Hijos de la misma tierra
En los últimos años, mientras el cambio climático se agrava, mientras los desmontes y las megamineras avanzan sobre territorios ancestrales, muchas de estas comunidades están al frente de luchas por el agua, la tierra, el aire limpio. Denuncian, proponen, resisten. Pero a menudo son invisibilizadas, criminalizadas y en muchos casos eliminadas físicamente. Por eso, revalorizar su legado no es solo un gesto simbólico: es una opción ética, política y pastoral.
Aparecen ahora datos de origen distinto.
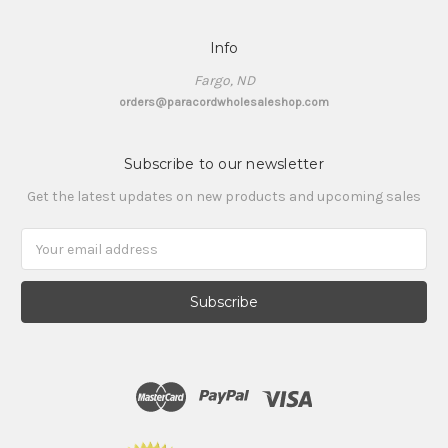
Info
Fargo, ND
orders@paracordwholesaleshop.com
Subscribe to our newsletter
Get the latest updates on new products and upcoming sales
Email
Address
La historia nos pesa, pero también nos guía. En este mes en que celebramos la diversidad cultural, ¿por qué no animarnos a aprender —de verdad— de los pueblos originarios? No para idealizarlos, sino para abrirnos a otras formas de vivir, producir, consumir, educar. Tal vez ahí encontremos pistas para la conversión ecológica que Francisco nos pide.
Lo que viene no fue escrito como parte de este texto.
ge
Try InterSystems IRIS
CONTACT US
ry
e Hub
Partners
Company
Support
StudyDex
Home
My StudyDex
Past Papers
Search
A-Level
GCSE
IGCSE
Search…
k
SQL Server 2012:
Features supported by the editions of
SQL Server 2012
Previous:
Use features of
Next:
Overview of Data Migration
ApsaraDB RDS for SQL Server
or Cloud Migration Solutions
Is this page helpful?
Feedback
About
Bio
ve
En muchas comunidades salesianas del país, ya se están dando pasos en esta dirección: jóvenes que se conectan con la tierra a través de huertas escolares, campamentos que promueven el respeto por la creación, actividades pastorales que incorporan la espiritualidad del cuidado, talleres que recuperan memorias de pueblos originarios locales. Son pequeños gestos, pero pueden ser semillas de otro modo de estar en el mundo.
Muchas de estas comunidades están al frente de luchas por el agua, la tierra, el aire limpio. Denuncian, proponen, resisten. Pero a menudo son invisibilizadas, criminalizadas y en muchos casos eliminadas físicamente.
En definitiva, la revalorización de las culturas indígenas no es solo un acto de justicia histórica: es también una fuente de sabiduría para enfrentar las crisis socioambiental del presente, y una perspectiva que quizás permita limitar los efectos devastadores que se visualizan de no mediar un cambio en la forma en que nuestro sistema se relaciona con la naturaleza. Francisco nos invita a escuchar “tanto el clamor de la Tierra como el clamor de los pobres” (LS, 49). Y muchas veces, ambos clamores salen de la misma voz: la de un pueblo indígena que defiende el río, que protege el monte, que no olvida su historia ni su fe.
La herencia americana sigue viva. Celebremos esa diversidad no como una colección de imágenes folclóricas, sino como un legado profundo, que nos desafía a vivir con menos soberbia y más humildad, con menos violencia y más armonía, con menos consumo y más gratitud. Como hermanos, como hijos de la misma Tierra.